Fifty-seventh annual meeting of the American association of physicists in medicine
SU-E-T-06: 4D Particle Swarm Optimization to Enable Lung SBRT in Patients with Central And/or Large Tumors
Patients presenting with large and/or centrally-located lung tumors are currently considered ineligible for highly potent regimens such as SBRT due to concerns of toxicity to normal tissues and organs-at-risk (OARs). We present a particle swarm optimization (PSO)-based 4D planning technique, designed for MLC tracking delivery, that exploits the temporal dimension as an additional degree of freedom to significantly improve OAR-sparing and reduce toxicity to levels clinically considered as acceptable for SBRT administration.
Two early-stage SBRT-ineligible NSCLC patients were considered, presenting with tumors of maximum dimensions of 7.4cm (central-right lobe; 1.5cm motion) and 11.9cm (upper-right lobe; 1cm motion). In each case, the target and normal structures were manually contoured on each of the ten 4DCT phases. Corresponding ten initial 3D-conformal plans (Pt#1: 7-beams; Pt#2: 9-beams) were generated using the Eclipse planning system. Using 4D-PSO, fluence weights were optimized over all beams and all phases (70 and 90 apertures for Pt1&2, respectively). Doses to normal tissues and OARs were compared with clinicallyestablished lung SBRT guidelines based on RTOG-0236.

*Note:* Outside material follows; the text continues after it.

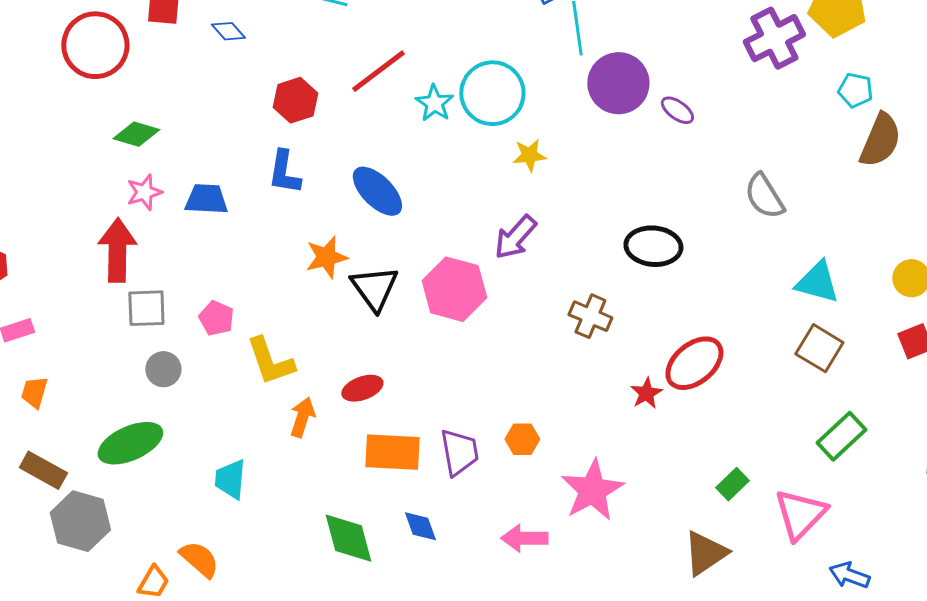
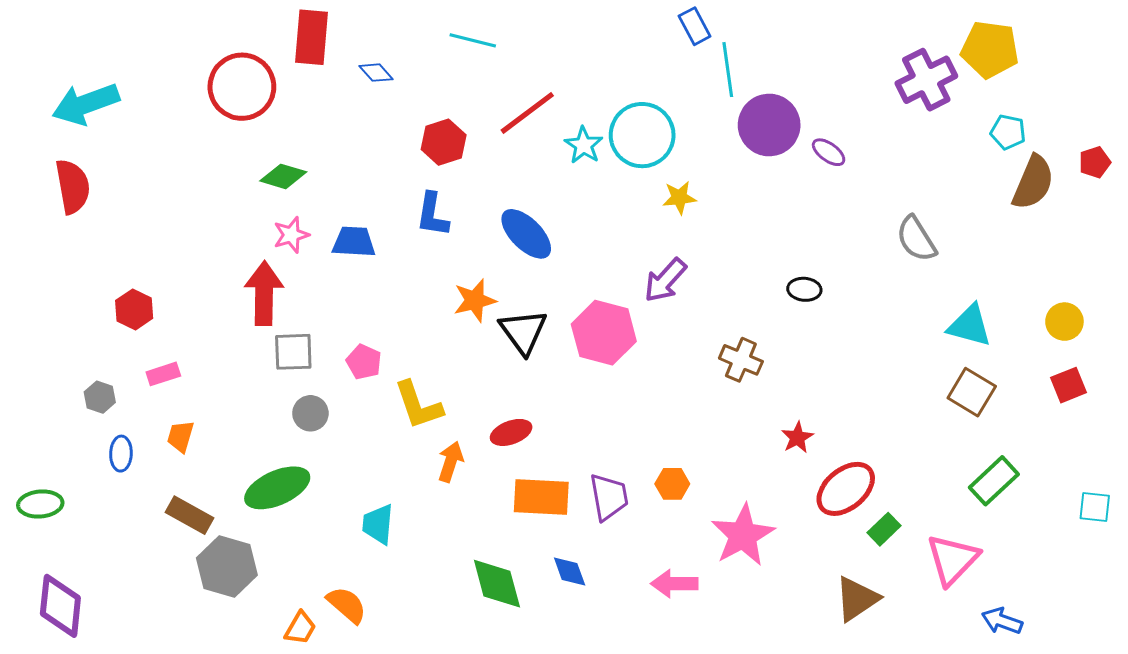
black ellipse: (653, 246) -> (804, 289), size x0.6
red ellipse: (694, 363) -> (846, 489), moved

The PSO-based 4D SBRT plan yielded tumor coverage and dose—sparing for parallel and serial OARs within the SBRT guidelines for both patients. The dose-sparing compared to the clinically-delivered conventionallyfractionated plan for Patient 1 (Patient 2) was: heart Dmean = 11% (33%); lung V20 = 16% (21%); lung Dmean = 7% (20%); spinal cord Dmax = 5% (16%); spinal cord Dmean = 7% (33%); esophagus Dmax = 0% (18%).
Truly 4D planning can significantly reduce dose to normal tissues and OARs. Such sparing opens up the possibility of using highly potent and effective regimens such as lung SBRT for patients who were conventionally considered SBRT non-eligible. Given the large, non-convex solution space, PSO represents an attractive, parallelizable tool to successfully achieve a globally optimal solution for this problem.
This work was supported through funding from the National Institutes of Health and Varian Medical Systems.